The program, which is offered as part of a diploma or associate's degree, allows aspiring wind technicians to study the technical aspects of wind energy online. Students learn about basic applied wind energy physics, wind turbine operations and maintenance, electricity and electronics, hydraulics and pneumatics, programmable logic controllers, basic mechanics, and industrial safety, according to Nigel Longworth, Herzing's online president.
The curriculum culminates in a two-week "boot camp" at Suzlon's Elgin, Ill.-based 12,000 square-foot facility where students receive hands-on training that includes practice climbing, nacelle maintenance, electrical and rescue safety, including life-like rescue drills with participation from real first responders, according to Charles Clayton, Suzlon's training manager.
While there are many programs offering technician training, this one enables hands-on experience. Suzlon says that its training center features a fully operational 2.1 MW wind turbine nacelle – North America's only fully operational wind turbine dedicated to training. The nacelle is mounted on an eight-foot tower supported by down-tower control and power panels.

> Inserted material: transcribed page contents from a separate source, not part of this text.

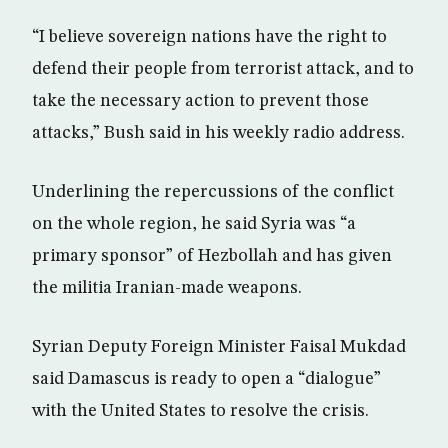
“I believe sovereign nations have the right to
defend their people from terrorist attack, and to
take the necessary action to prevent those
attacks,” Bush said in his weekly radio address.
Underlining the repercussions of the conflict
on the whole region, he said Syria was “a
primary sponsor” of Hezbollah and has given
the militia Iranian-made weapons.
Syrian Deputy Foreign Minister Faisal Mukdad
said Damascus is ready to open a “dialogue”
with the United States to resolve the crisis.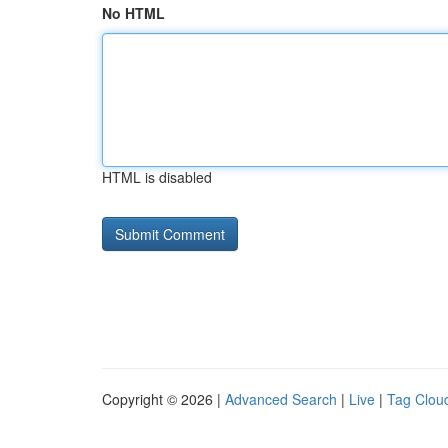
No HTML
HTML is disabled
Copyright © 2026 |
Advanced Search
|
Live
|
Tag Clou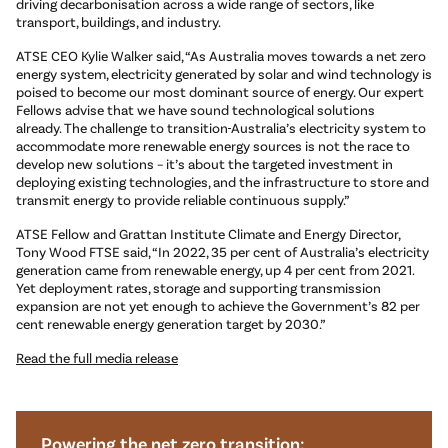
driving decarbonisation across a wide range of sectors, like
transport, buildings, and industry.
ATSE CEO Kylie Walker said, “As Australia moves towards a net zero
energy system, electricity generated by solar and wind technology is
poised to become our most dominant source of energy. Our expert
Fellows advise that we have sound technological solutions
already. The challenge to transition
Australia’s electricity system to
accommodate more renewable energy sources is not the race to
develop new solutions – it’s about the targeted investment in
deploying existing technologies, and the infrastructure to store and
transmit energy to provide reliable continuous supply.”
ATSE Fellow and Grattan Institute Climate and Energy Director,
Tony Wood FTSE said, “In 2022, 35 per cent of Australia’s electricity
generation came from renewable energy, up 4 per cent from 2021.
Yet deployment rates, storage and supporting transmission
expansion are not yet enough to achieve the Government’s 82 per
cent renewable energy generation target by 2030.”
Read the full media release
Powering the net zero transition: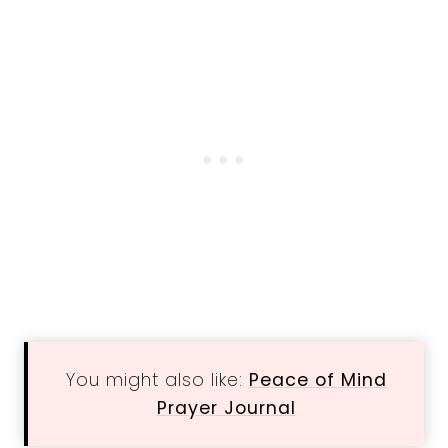
You might also like:
Peace of Mind
Prayer Journal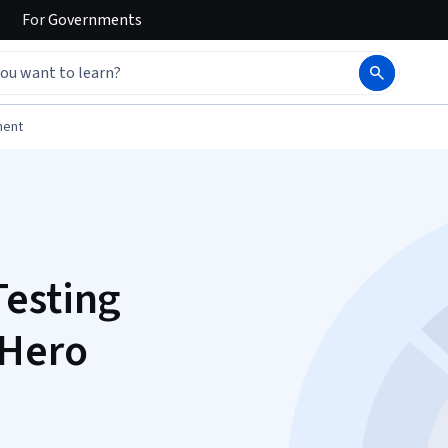
For
Governments
ment
Testing
 Hero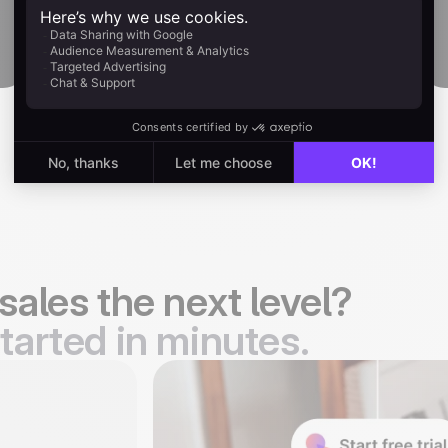
Start free
sales the next level?
tarted in minutes.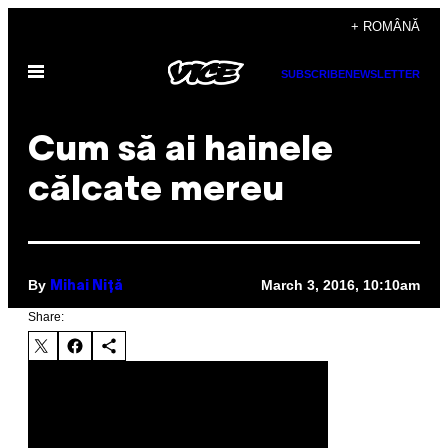
Skip
+ ROMÂNĂ
to
Open
content
SUBSCRIBE
NEWSLETTER
Menu
Cum să ai hainele
călcate mereu
By
March 3, 2016, 10:10am
Mihai Niță
Share: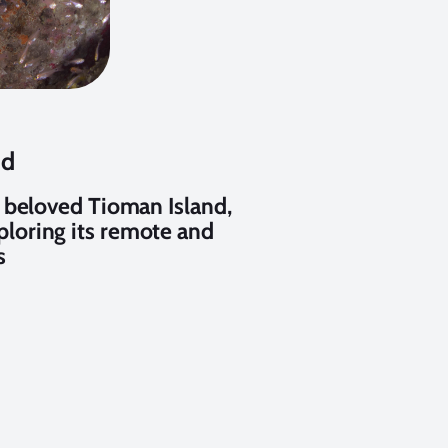
nd
 beloved Tioman Island,
xploring its remote and
s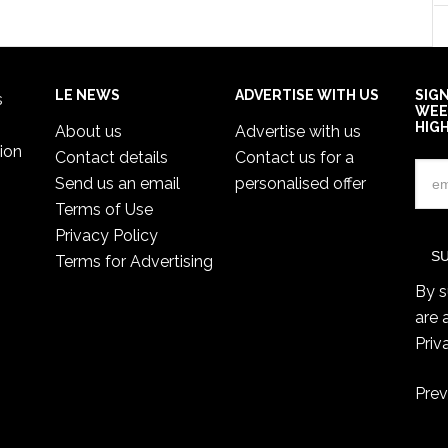
LE NEWS
ADVERTISE WITH US
SIG
s
WEE
HIG
About us
Advertise with us
ion
Contact details
Contact us for a
Send us an email
personalised offer
Terms of Use
Privacy Policy
Terms for Advertising
By s
are 
Priv
Prev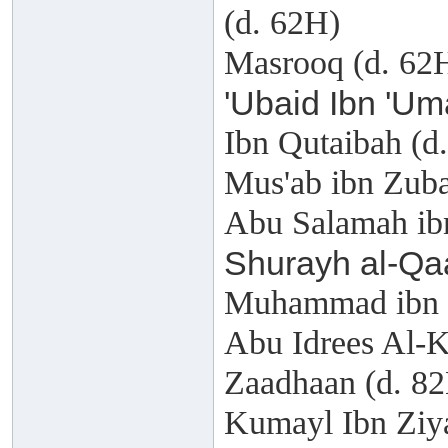
(d. 62H)
Masrooq (d. 62
'Ubaid Ibn 'Um
Ibn Qutaibah (d
Mus'ab ibn Zuba
Abu Salamah ib
Shurayh al-Qa
Muhammad ibn H
Abu Idrees Al-
Zaadhaan (d. 8
Kumayl Ibn Ziy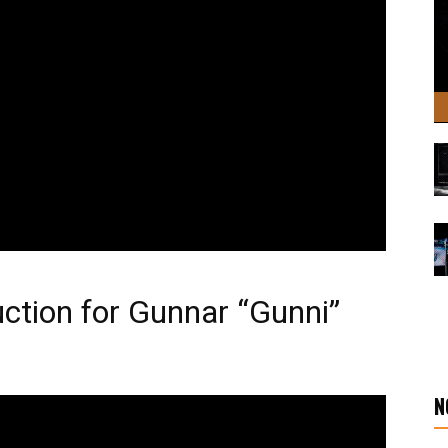
uction for Gunnar “Gunni”
N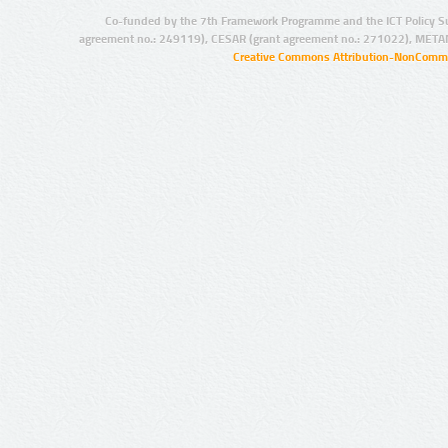
Co-funded by the 7th Framework Programme and the ICT Policy S
agreement no.: 249119), CESAR (grant agreement no.: 271022), META
Creative Commons Attribution-NonCommer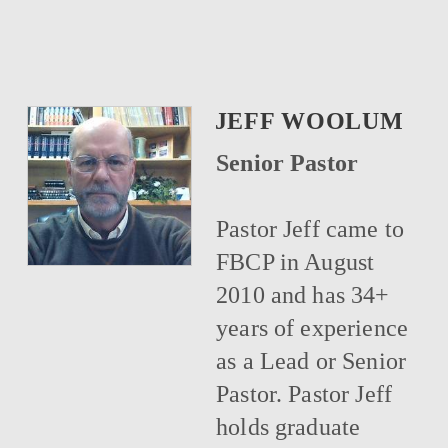
JEFF WOOLUM
Senior Pastor
Pastor Jeff came to
FBCP in August
2010 and has 34+
years of experience
as a Lead or Senior
Pastor. Pastor Jeff
holds graduate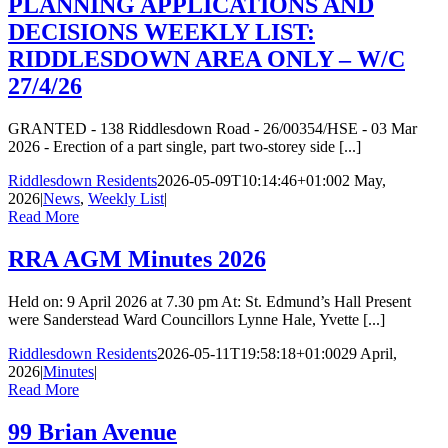
PLANNING APPLICATIONS AND
DECISIONS WEEKLY LIST:
RIDDLESDOWN AREA ONLY – W/C
27/4/26
GRANTED - 138 Riddlesdown Road - 26/00354/HSE - 03 Mar
2026 - Erection of a part single, part two-storey side [...]
Riddlesdown Residents
2026-05-09T10:14:46+01:00
2 May,
2026
|
News
,
Weekly List
|
Read More
RRA AGM Minutes 2026
Held on: 9 April 2026 at 7.30 pm At: St. Edmund’s Hall Present
were Sanderstead Ward Councillors Lynne Hale, Yvette [...]
Riddlesdown Residents
2026-05-11T19:58:18+01:00
29 April,
2026
|
Minutes
|
Read More
99 Brian Avenue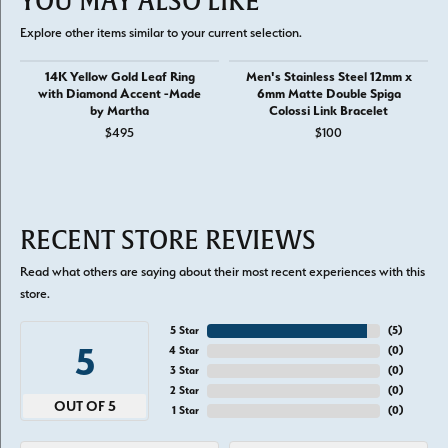
YOU MAY ALSO LIKE
Explore other items similar to your current selection.
14K Yellow Gold Leaf Ring
Men's Stainless Steel 12mm x
with Diamond Accent -Made
6mm Matte Double Spiga
by Martha
Colossi Link Bracelet
$495
$100
RECENT STORE REVIEWS
Read what others are saying about their most recent experiences with this
store.
5 Star
(
5
)
5
4 Star
(
0
)
3 Star
(
0
)
2 Star
(
0
)
OUT OF 5
1 Star
(
0
)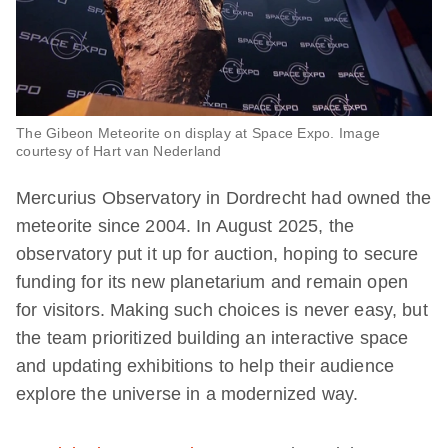
The Gibeon Meteorite on display at Space Expo. Image
courtesy of Hart van Nederland
Mercurius Observatory in Dordrecht had owned the
meteorite since 2004. In August 2025, the
observatory put it up for auction, hoping to secure
funding for its new planetarium and remain open
for visitors. Making such choices is never easy, but
the team prioritized building an interactive space
and updating exhibitions to help their audience
explore the universe in a modernized way.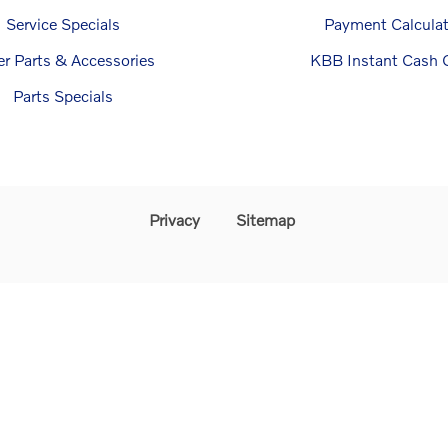
Service Specials
Payment Calculat
er Parts & Accessories
KBB Instant Cash O
Parts Specials
Privacy
Sitemap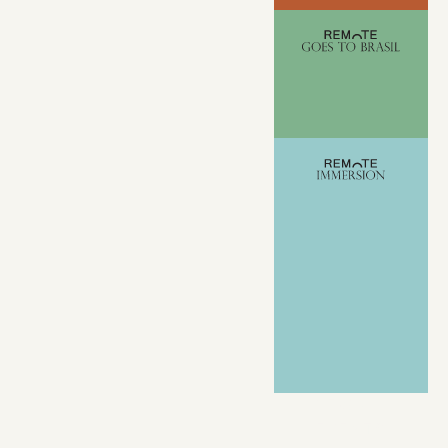
VIEW ALL
EVENTS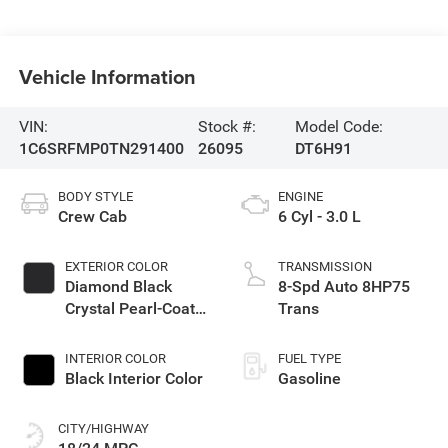
Vehicle Information
VIN:
Stock #:
Model Code:
1C6SRFMP0TN291400
26095
DT6H91
BODY STYLE
ENGINE
Crew Cab
6 Cyl - 3.0 L
EXTERIOR COLOR
TRANSMISSION
Diamond Black
8-Spd Auto 8HP75
Crystal Pearl-Coat
Trans
Exterior Paint
INTERIOR COLOR
FUEL TYPE
Black Interior Color
Gasoline
CITY/HIGHWAY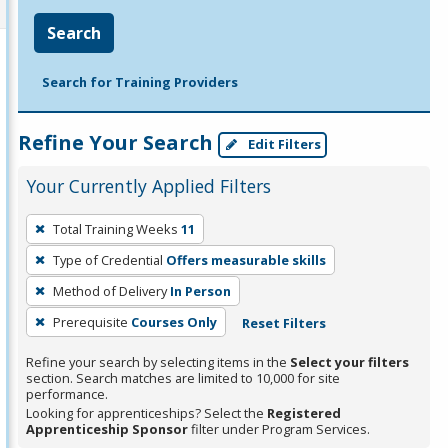
Search
Search for Training Providers
Refine Your Search
Edit Filters
Your Currently Applied Filters
To
Total Training Weeks
11
remove
Type of Credential
Offers measurable skills
a
filter,
Method of Delivery
In Person
press
Prerequisite
Courses Only
Reset Filters
Enter
Refine your search by selecting items in the
Select your filters
or
section. Search matches are limited to 10,000 for site
Spacebar.
performance.
Looking for apprenticeships? Select the
Registered
Apprenticeship Sponsor
filter under Program Services.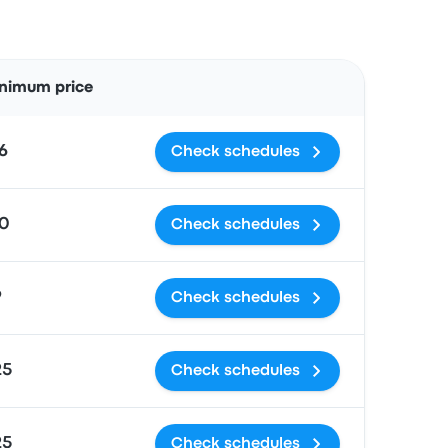
Actions
nimum price
6
Check schedules
0
Check schedules
9
Check schedules
25
Check schedules
25
Check schedules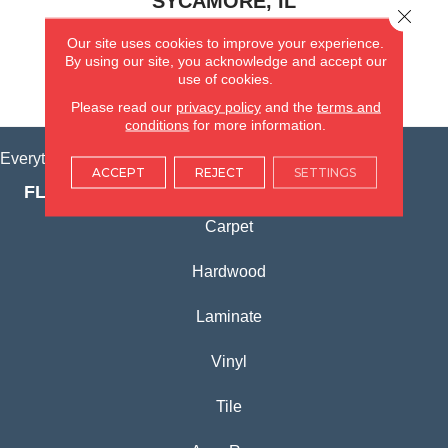
SYCAMORE, IL
Close 
Our site uses cookies to improve your experience.
(815) 362-1754
By using our site, you acknowledge and accept our
use of cookies.
VIEW LOCATION
Please read our
privacy policy
and the
terms and
conditions
for more information.
Everything for Your Home, All in One Place.
ACCEPT
REJECT
SETTINGS
FLOORING PRODUCTS
Carpet
Hardwood
Laminate
Vinyl
Tile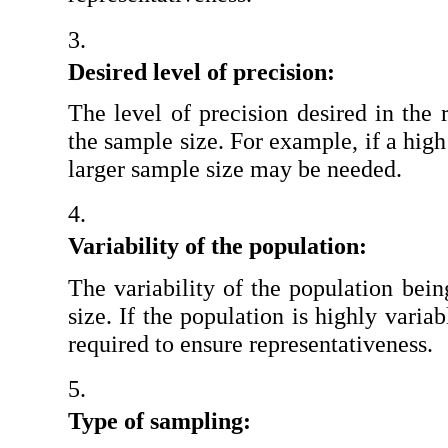
Desired level of precision:
The level of precision desired in the r
the sample size. For example, if a high 
larger sample size may be needed.
Variability of the population:
The variability of the population bein
size. If the population is highly varia
required to ensure representativeness.
Type of sampling: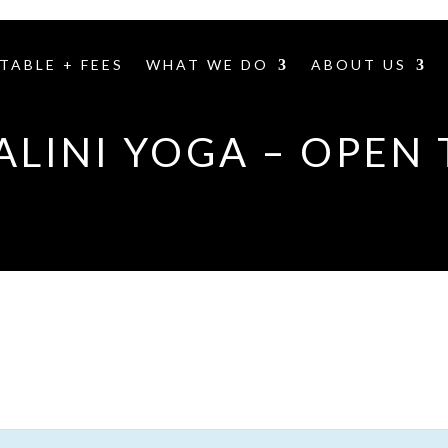
TABLE + FEES
WHAT WE DO
ABOUT US
LINI YOGA – OPEN 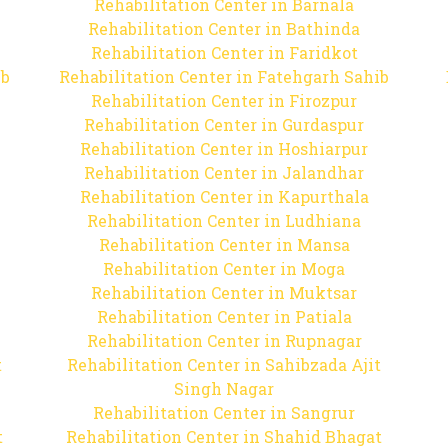
Rehabilitation Center in Barnala
Rehabilitation Center in Bathinda
Rehabilitation Center in Faridkot
ib
Rehabilitation Center in Fatehgarh Sahib
Rehabilitation Center in Firozpur
Rehabilitation Center in Gurdaspur
Rehabilitation Center in Hoshiarpur
Rehabilitation Center in Jalandhar
Rehabilitation Center in Kapurthala
Rehabilitation Center in Ludhiana
Rehabilitation Center in Mansa
Rehabilitation Center in Moga
Rehabilitation Center in Muktsar
Rehabilitation Center in Patiala
Rehabilitation Center in Rupnagar
t
Rehabilitation Center in Sahibzada Ajit
Singh Nagar
Rehabilitation Center in Sangrur
t
Rehabilitation Center in Shahid Bhagat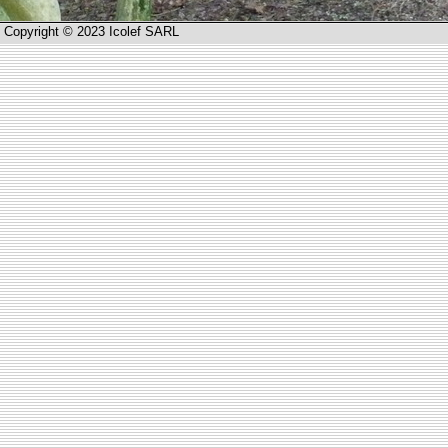
Copyright © 2023 Icolef SARL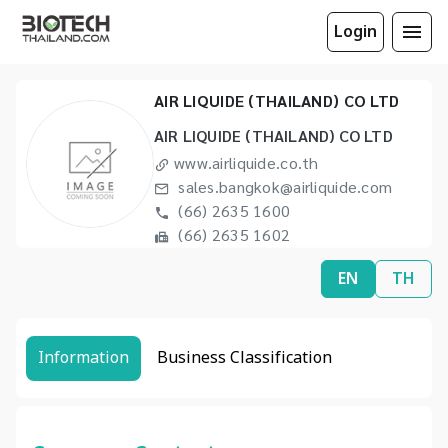
Login
AIR LIQUIDE (THAILAND) CO LTD
AIR LIQUIDE (THAILAND) CO LTD
www.airliquide.co.th
sales.bangkok@airliquide.com
(66) 2635 1600
(66) 2635 1602
EN
TH
Information
Business Classification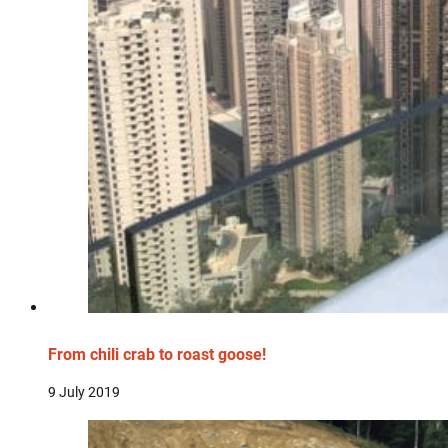
From chili crab to roast goose!
9 July 2019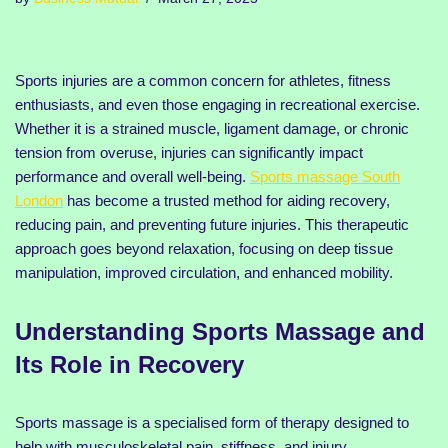
Sports injuries are a common concern for athletes, fitness
enthusiasts, and even those engaging in recreational exercise.
Whether it is a strained muscle, ligament damage, or chronic
tension from overuse, injuries can significantly impact
performance and overall well-being.
Sports massage South
London
has become a trusted method for aiding recovery,
reducing pain, and preventing future injuries. This therapeutic
approach goes beyond relaxation, focusing on deep tissue
manipulation, improved circulation, and enhanced mobility.
Understanding Sports Massage and
Its Role in Recovery
Sports massage is a specialised form of therapy designed to
help with musculoskeletal pain, stiffness, and injury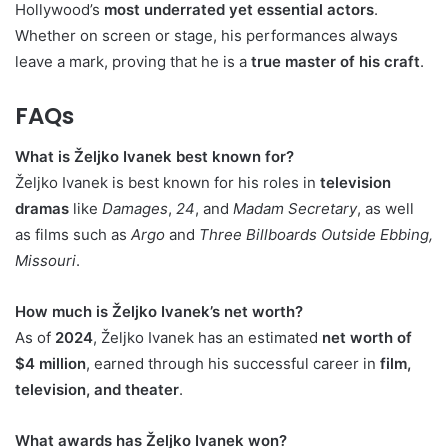
Hollywood’s
most underrated yet essential actors
.
Whether on screen or stage, his performances always
leave a mark, proving that he is a
true master of his craft
.
FAQs
What is Željko Ivanek best known for?
Željko Ivanek is best known for his roles in
television
dramas
like
Damages
,
24
, and
Madam Secretary
, as well
as films such as
Argo
and
Three Billboards Outside Ebbing,
Missouri
.
How much is Željko Ivanek’s net worth?
As of
2024
, Željko Ivanek has an estimated
net worth of
$4 million
, earned through his successful career in
film,
television, and theater
.
What awards has Željko Ivanek won?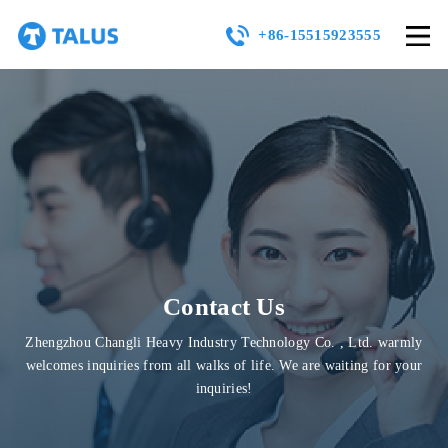
+86-15515923555
Contact Us
Zhengzhou Changli Heavy Industry Technology Co. , Ltd. warmly
welcomes inquiries from all walks of life. We are waiting for your
inquiries!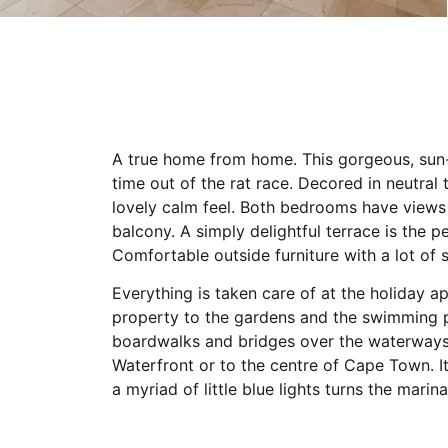
A true home from home. This gorgeous, sun-fi
time out of the rat race. Decored in neutral 
lovely calm feel. Both bedrooms have views 
balcony. A simply delightful terrace is the p
Comfortable outside furniture with a lot of 
Everything is taken care of at the holiday 
property to the gardens and the swimming p
boardwalks and bridges over the waterways 
Waterfront or to the centre of Cape Town. It’
a myriad of little blue lights turns the marina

In additional, there is a pitch control subsystem lab that contains a fully functional hub and pitch system on the ground with all the turbine operating functions enabled. The hub subsystem allows for complete training of pitch and blade positioning principles.
The "working at height" training area utilizes two 34-foot tower ladders complete with climb assist and cable and rail fall arrest systems.
Additionally, the program emphasizes electrical safety – a key concern for the wind industry in general. In fact, three days are set aside to ensure that all the elements of the National Fire Protection Association (NFPA) 70E Standard For Electrical Safety in the Workplace are covered.
According to the NFPA, the standard includes guidance for making hazard identification and risk assessments, selecting appropriate personal protective equipment and establishing electrically safe work conditions.
"Our training concept starts with hazard observation risk evaluation and the application of mitigating actions," Clayton explains. "The wind tech of tomorrow needs strong electrical comprehension combined with fluid theory, programmable logic controller application and mechanical knowledge. These theories then have to be combined in a systems concept with hands-on application."
Thus far, the yearlong partnership has yielded dividends for all parties concerned.
For Herzing's Longworth, combining the traditional learning with the online method "enhances critical thinking and verbal and written communication skills, providing a well-rounded wind energy technology graduate."
And for Suzlon, the program has become a built-in incubator, of sorts, according to Clayton, who says Suzlon has hired an average of eight technicians per month.
When asked how Suzlon would evaluate the program's success, Clayton notes, "The final answer to that is simple – would we be willing to hire these people ourselves?"